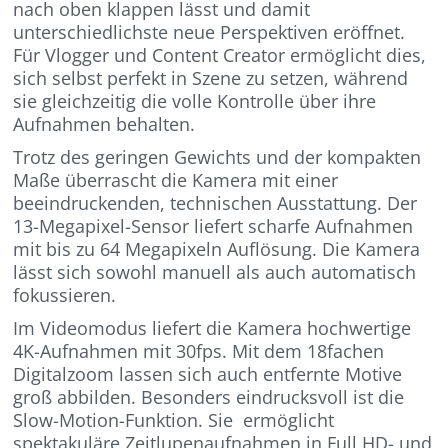
nach oben klappen lässt und damit
unterschiedlichste neue Perspektiven eröffnet.
Für Vlogger und Content Creator ermöglicht dies,
sich selbst perfekt in Szene zu setzen, während
sie gleichzeitig die volle Kontrolle über ihre
Aufnahmen behalten.
Trotz des geringen Gewichts und der kompakten
Maße überrascht die Kamera mit einer
beeindruckenden, technischen Ausstattung. Der
13-Megapixel-Sensor liefert scharfe Aufnahmen
mit bis zu 64 Megapixeln Auflösung. Die Kamera
lässt sich sowohl manuell als auch automatisch
fokussieren.
Im Videomodus liefert die Kamera hochwertige
4K-Aufnahmen mit 30fps. Mit dem 18fachen
Digitalzoom lassen sich auch entfernte Motive
groß abbilden. Besonders eindrucksvoll ist die
Slow-Motion-Funktion. Sie ermöglicht
spektakuläre Zeitlupenaufnahmen in Full HD- und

#### Activity
Everything from the line holding "Slow-Motion-Funktion. Sie ermöglicht" through the final line of the material must be given again exactly, and nothing outside that stretch.

#### Written answer
Slow-Motion-Funktion. Sie ermöglicht
spektakuläre Zeitlupenaufnahmen in Full HD- und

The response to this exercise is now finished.